Powerful images, I like them all.


----------



## just x joey (Oct 9, 2007)

thanks!


----------



## Digital Matt (Oct 9, 2007)

Nice work Joey. Best images I've seen from you on here.  The vignetting adds a nice touch.


----------



## just x joey (Oct 9, 2007)

Digital Matt said:


> Nice work Joey. Best images I've seen from you on here.  The vignetting adds a nice touch.

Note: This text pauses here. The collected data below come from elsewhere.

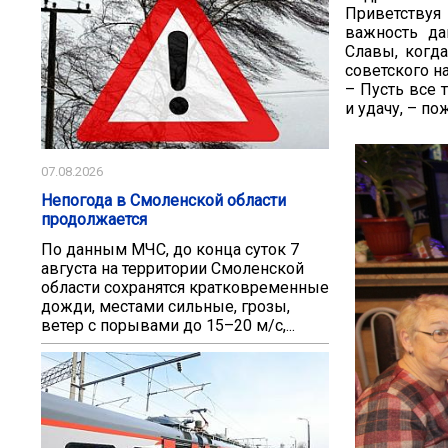
Приветствуя
важность да
Славы, когд
советского н
– Пусть все 
и удачу, – п
07.08.2026
Непогода в Смоленской области
продолжается
По данным МЧС, до конца суток 7
августа на территории Смоленской
области сохранятся кратковременные
дожди, местами сильные, грозы,
ветер с порывами до 15–20 м/с,...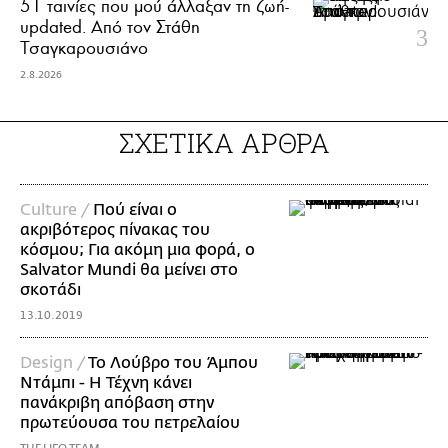
51 ταινίες που μού άλλαξαν τη ζωή-
updated. Aπό τον Στάθη
Τσαγκαρουσιάνο
2.8.2026
ΣΧΕΤΙΚΑ ΑΡΘΡΑ
Culture /
Πού είναι ο
ακριβότερος πίνακας του
κόσμου; Για ακόμη μια φορά, ο
Salvator Mundi θα μείνει στο
σκοτάδι
13.10.2019
Design /
To Λούβρο του Άμπου
Ντάμπι - Η Τέχνη κάνει
πανάκριβη απόβαση στην
πρωτεύουσα του πετρελαίου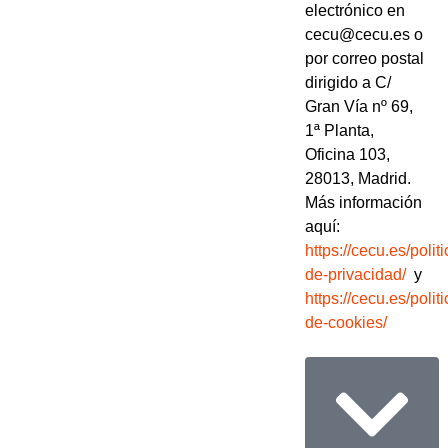
electrónico en
cecu@cecu.es o
por correo postal
dirigido a C/
Gran Vía nº 69,
1ª Planta,
Oficina 103,
28013, Madrid.
Más información
aquí:
https://cecu.es/politi
de-privacidad/
y
https://cecu.es/politi
de-cookies/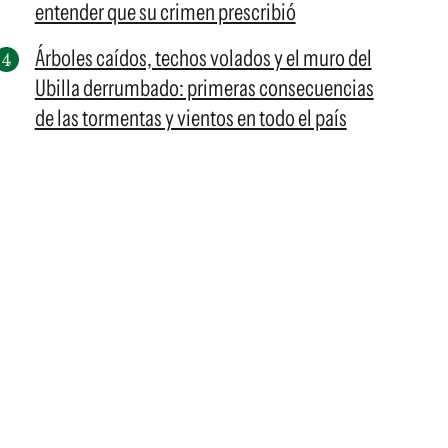
entender que su crimen prescribió
Árboles caídos, techos volados y el muro del
Ubilla derrumbado: primeras consecuencias
de las tormentas y vientos en todo el país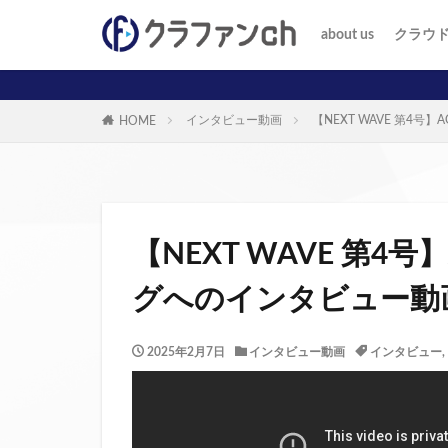
about us
クラウ
投資家
事業者
インタビュー動画
【NEXT WAVE 第
HOME
【NEXT WAVE 第
グへのインタビュー動
2025年2月7日
インタビュー動画
インタビュー
,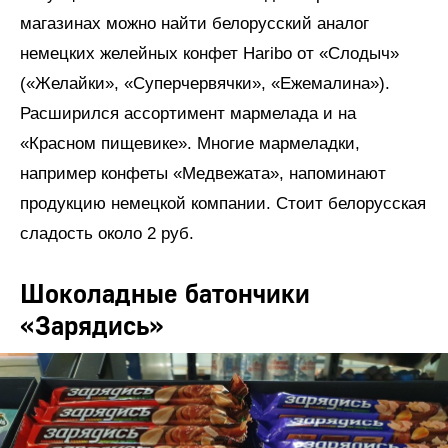
магазинах можно найти белорусский аналог
немецких желейных конфет Haribo от «Слодыч»
(«Желайки», «Суперчервячки», «Ежемалина»).
Расширился ассортимент мармелада и на
«Красном пищевике». Многие мармеладки,
например конфеты «Медвежата», напоминают
продукцию немецкой компании. Стоит белорусская
сладость около 2 руб.
Шоколадные батончики
«Зарядись»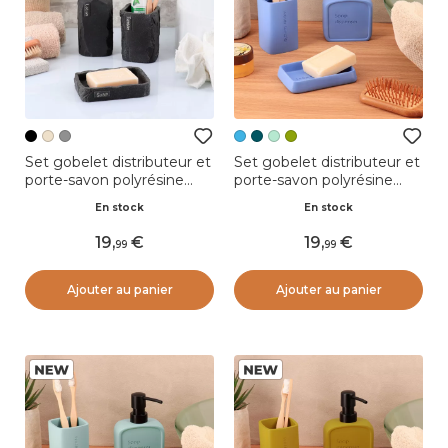
Set gobelet distributeur et
Set gobelet distributeur et
porte-savon polyrésine
porte-savon polyrésine
effet pierre Paola Noir
gravée Julia Bleu lavande
En stock
En stock
19
,
19
,
99
99
Ajouter au panier
Ajouter au panier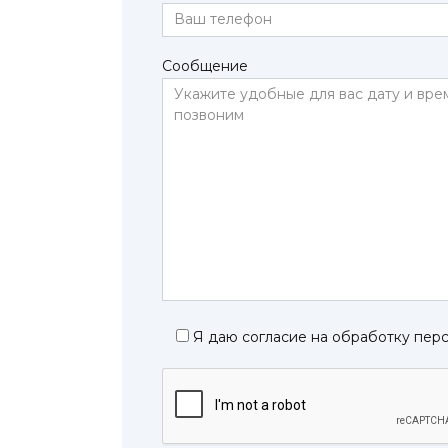
Сообщение
Я даю согласие на обработку пер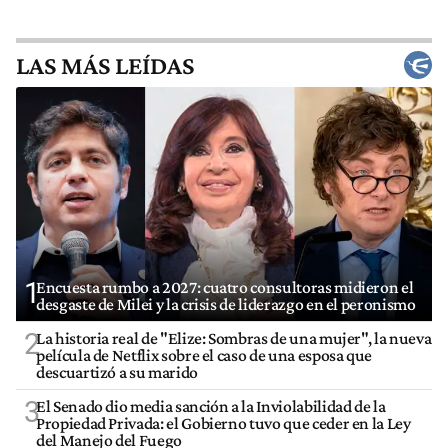
LAS MÁS LEÍDAS
1
Encuesta rumbo a 2027: cuatro consultoras midieron el
desgaste de Milei y la crisis de liderazgo en el peronismo
2
La historia real de "Elize: Sombras de una mujer", la nueva
película de Netflix sobre el caso de una esposa que
descuartizó a su marido
3
El Senado dio media sanción a la Inviolabilidad de la
Propiedad Privada: el Gobierno tuvo que ceder en la Ley
del Manejo del Fuego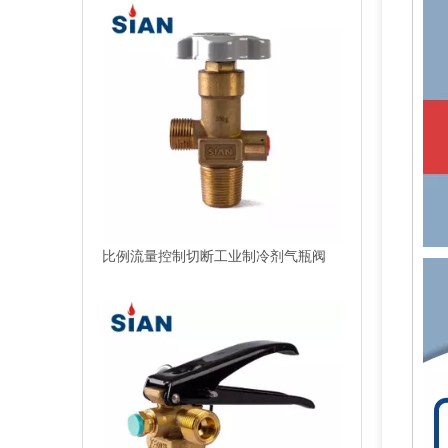
消防用二氧化碳防火阀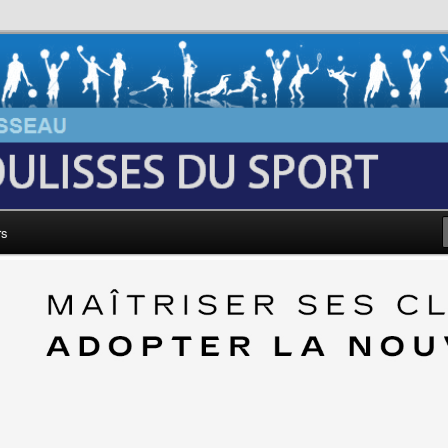
au: Les Coulisses du Sport
rs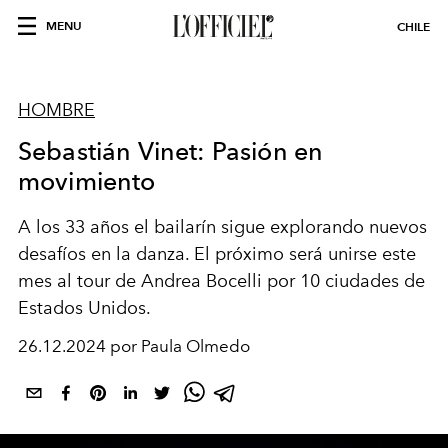
MENU
CHILE
HOMBRE
Sebastián Vinet: Pasión en
movimiento
A los 33 años el bailarín sigue explorando nuevos
desafíos en la danza. El próximo será unirse este
mes al tour de Andrea Bocelli por 10 ciudades de
Estados Unidos.
26.12.2024 por Paula Olmedo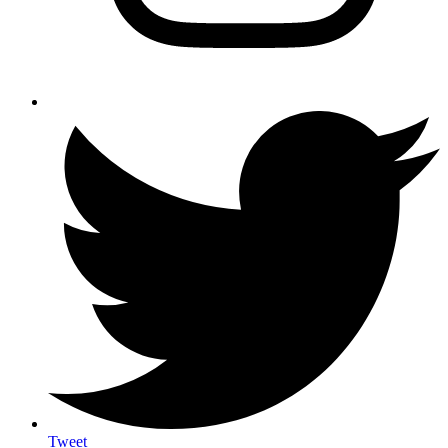
Tweet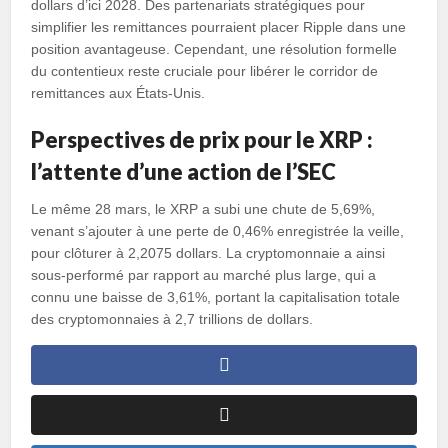
dollars d’ici 2028. Des partenariats stratégiques pour
simplifier les remittances pourraient placer Ripple dans une
position avantageuse. Cependant, une résolution formelle
du contentieux reste cruciale pour libérer le corridor de
remittances aux États-Unis.
Perspectives de prix pour le XRP :
l’attente d’une action de l’SEC
Le même 28 mars, le XRP a subi une chute de 5,69%,
venant s’ajouter à une perte de 0,46% enregistrée la veille,
pour clôturer à 2,2075 dollars. La cryptomonnaie a ainsi
sous-performé par rapport au marché plus large, qui a
connu une baisse de 3,61%, portant la capitalisation totale
des cryptomonnaies à 2,7 trillions de dollars.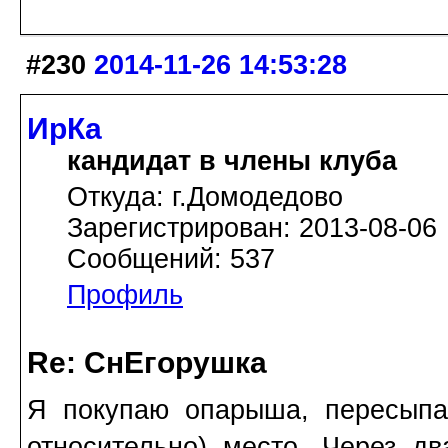
#230
2014-11-26 14:53:28
ИрКа
кандидат в члены клуба
Откуда: г.Домодедово
Зарегистрирован: 2013-08-06
Сообщений: 537
Профиль
Re: СнЕгорушка
Я покупаю опарыша, пересыпаю
относительно) место. Через дв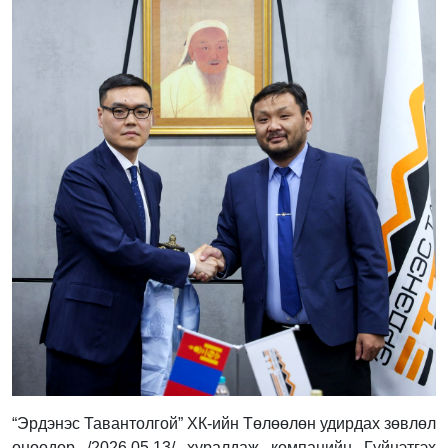
“Эрдэнэс Тавантолгой” ХК-ийн Төлөөлөн удирдах зөвлөл
өнөөдөр /2026.05.13/ хуралдаж компанийн Гүйцэтгэх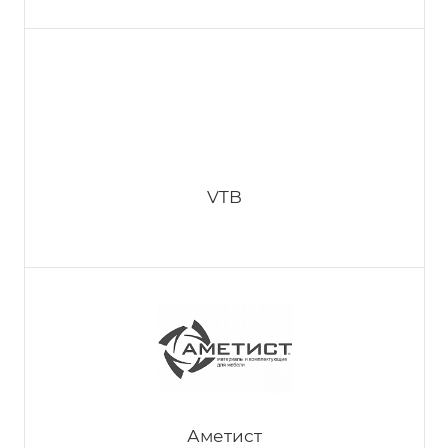
VIK-техно
VTB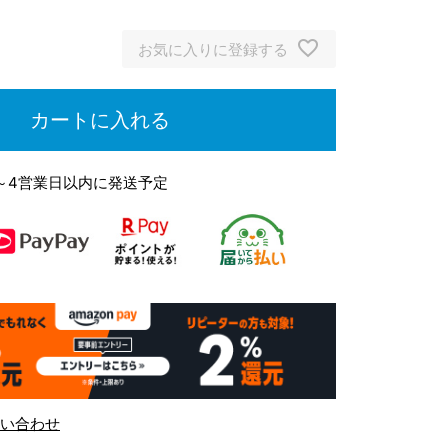
お気に入りに登録する
カートに入れる
～4営業日以内に発送予定
い合わせ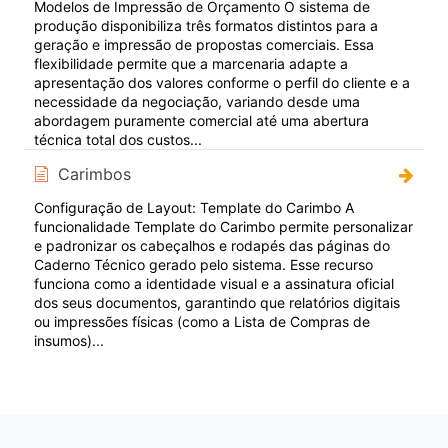
Modelos de Impressão de Orçamento O sistema de
produção disponibiliza três formatos distintos para a
geração e impressão de propostas comerciais. Essa
flexibilidade permite que a marcenaria adapte a
apresentação dos valores conforme o perfil do cliente e a
necessidade da negociação, variando desde uma
abordagem puramente comercial até uma abertura
técnica total dos custos...
Carimbos
Configuração de Layout: Template do Carimbo A
funcionalidade Template do Carimbo permite personalizar
e padronizar os cabeçalhos e rodapés das páginas do
Caderno Técnico gerado pelo sistema. Esse recurso
funciona como a identidade visual e a assinatura oficial
dos seus documentos, garantindo que relatórios digitais
ou impressões físicas (como a Lista de Compras de
insumos)...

haha wow! u just flattered me a lot. thanks!


----------



## JimmyJaceyMom (Oct 9, 2007)

Those are awesome!  NICE!  And if you get bored check out this site:
http://www.joeyl.com/
if you want to see some very interesting phhotos of the homeless.


----------



## just x joey (Oct 9, 2007)

ive seen that site, i want to take pics liek that.


----------



## oldnavy170 (Oct 9, 2007)

Yes, these ARE great!!!!  They are the type of photos that make you think and wonder.  Awesome job!


----------



## souljourney (Oct 9, 2007)

Really nice work!  I agree, the best I've seen from you...could this be your niche, perhaps?


----------



## just x joey (Oct 9, 2007)

haha i hope it is my niche, its what im interested in, cant wait till i have enough money to get to 70-200 vr f/2.8! so i can take pics from a far distance.


----------



## ~Stella~ (Oct 9, 2007)

Here's another site you may find interesting:  http://flickr.com/photos/stoneth/sets/1562065/


----------



## just x joey (Oct 9, 2007)

wow, i couldnt find many homeless people this trip that were willing to let me photography them. i need to take pictures like these people!


----------



## Hill202 (Oct 9, 2007)

Great shots, very moving.


----------



## DPW2007 (Oct 10, 2007)

Fantastic shots, liking them a lot. I would never have the balls to take any photos of the poor people around my area, they'll probably start getting aggressive!

David


----------



## LaFoto (Oct 10, 2007)

So is that last one tone mapped?
Looks like it.

And I have seen that self same lady when I was in DC 1 1/2 years ago. I might even have her photo, too, somewhere ... would need to dig out the DVD with all my Washington D.C. pics from the meet-up and look through them.


----------



## acaldwell (Oct 10, 2007)

very nice job joey.  i love the emotion in these.  i am very attracted to your pics b/c i have such a heart for the homeless and actually volunteered for a while at a shelter in downtown ft. worth.  keep up the generosity when photographing them.  offer to take them to mcd's or something and i'll bet you'll get more of them to agree. thanks for sharing


----------



## just x joey (Oct 10, 2007)

LaFoto said:


> So is that last one tone mapped?
> Looks like it.
> 
> And I have seen that self same lady when I was in DC 1 1/2 years ago. I might even have her photo, too, somewhere ... would need to dig out the DVD with all my Washington D.C. pics from the meet-up and look through them.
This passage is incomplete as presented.